In 1967, barely three years after Canada’s new red maple-leaf flag had deeply divided both parliament and public, and in the midst of seemingly mounting terrorist attacks by groups seeking to establish an independent Quebec state, thousands of people in the Montreal area adopted a strikingly flexible form of identity: they acquired passports that would make them, at least for a while, citizens of the world.

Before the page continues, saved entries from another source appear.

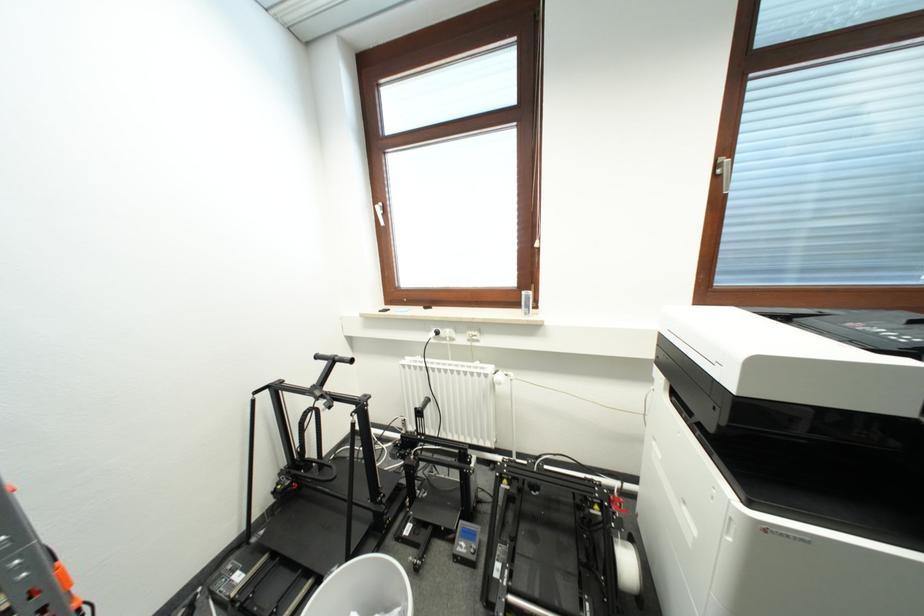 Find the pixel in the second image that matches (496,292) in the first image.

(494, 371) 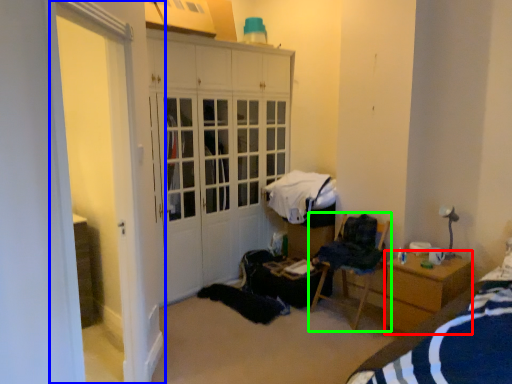 Question: Which object is the farthest from desk (highlighted by a red box)? Choose among these: screen door (highlighted by a blue box) or chair (highlighted by a green box).

Choices:
 (A) screen door
 (B) chair

Answer: (A) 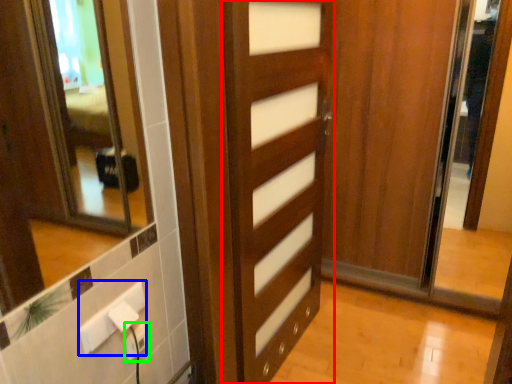 Question: Considering the real-world distances, which object is farthest from door (highlighted by a red box)? electric outlet (highlighted by a blue box) or electric outlet (highlighted by a green box)?

Choices:
 (A) electric outlet
 (B) electric outlet

Answer: (B) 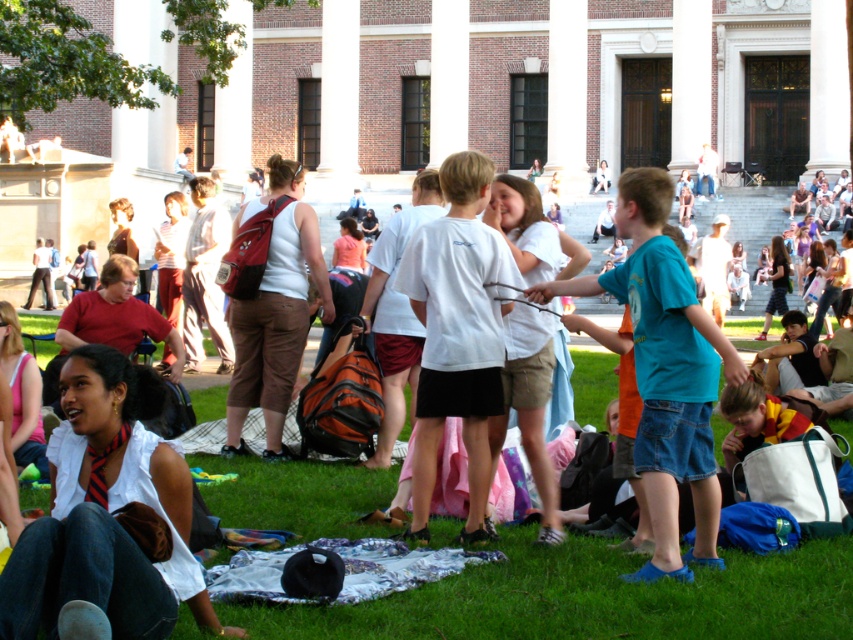 Question: Can you confirm if teal denim shorts at center is positioned to the left of white matte t-shirt at center?

Choices:
 (A) yes
 (B) no

Answer: (B)

Question: Is teal denim shorts at center positioned behind white matte t-shirt at center?

Choices:
 (A) yes
 (B) no

Answer: (B)

Question: Which object appears closest to the camera in this image?

Choices:
 (A) white matte t-shirt at center
 (B) teal denim shorts at center

Answer: (B)

Question: Can you confirm if teal denim shorts at center is thinner than white matte t-shirt at center?

Choices:
 (A) no
 (B) yes

Answer: (A)

Question: Which point is farther from the camera taking this photo?

Choices:
 (A) (700, 419)
 (B) (454, 381)

Answer: (B) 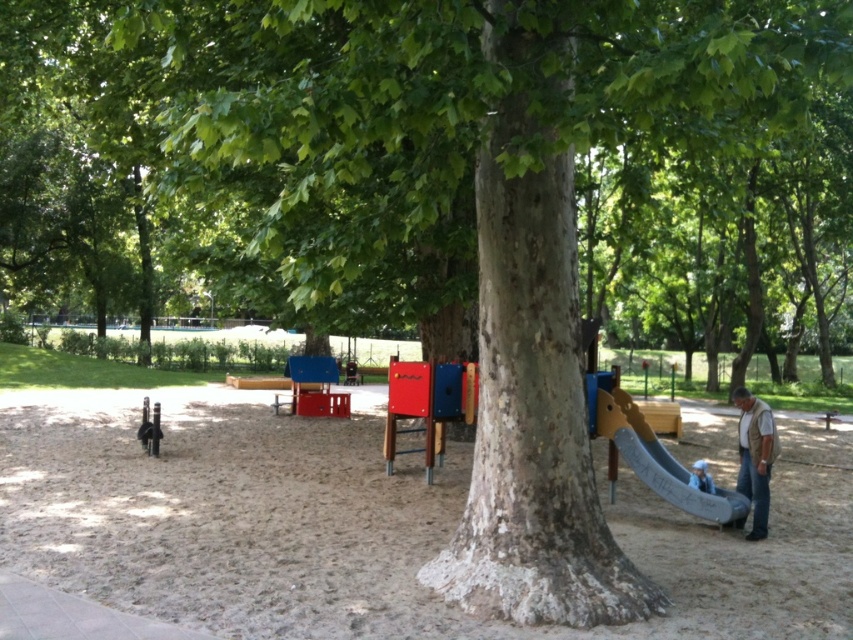 Is brown sandy playground at center positioned at the back of brown leather vest at lower right?

No, it is in front of brown leather vest at lower right.

Does brown sandy playground at center appear over brown leather vest at lower right?

No.

Which is behind, point (369, 579) or point (766, 468)?

The point (766, 468) is behind.

The height and width of the screenshot is (640, 853). Identify the location of brown sandy playground at center. (364, 524).

Between point (738, 428) and point (706, 481), which one is positioned in front?

Point (706, 481) is in front.

Identify the location of brown leather vest at lower right. (755, 456).

Does smooth gray slide at right come in front of brown leather vest at lower right?

No.

Between smooth gray slide at right and brown leather vest at lower right, which one appears on the left side from the viewer's perspective?

From the viewer's perspective, smooth gray slide at right appears more on the left side.

Who is more forward, (653, 451) or (752, 470)?

Positioned in front is point (752, 470).

Where is `smooth gray slide at right`? The image size is (853, 640). smooth gray slide at right is located at coordinates (659, 460). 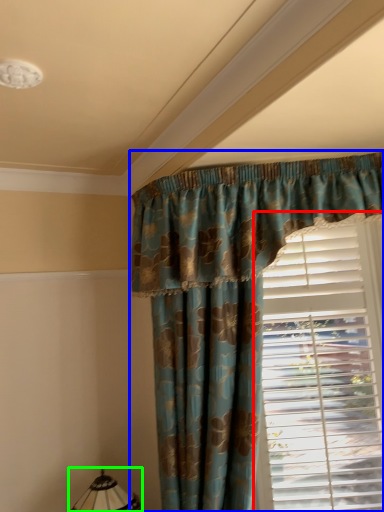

Despite the bitter and even violent arguments going on in the background, Expo 67 succeeded in presenting a bilingual and bicultural vision of its host country, which astonished visitors. In Quebec, Expo meant the awakening of a society that had looked inward for too long. This was no less true for Anglophones than for Francophones: indeed, for many the Expo passport was a way to shuck generations of unilingual Anglo-Saxony and embrace cultural diversity. In Montreal, where the world came to visit for six months, locals found countless opportunities to explore, to experiment, to share, and to show off.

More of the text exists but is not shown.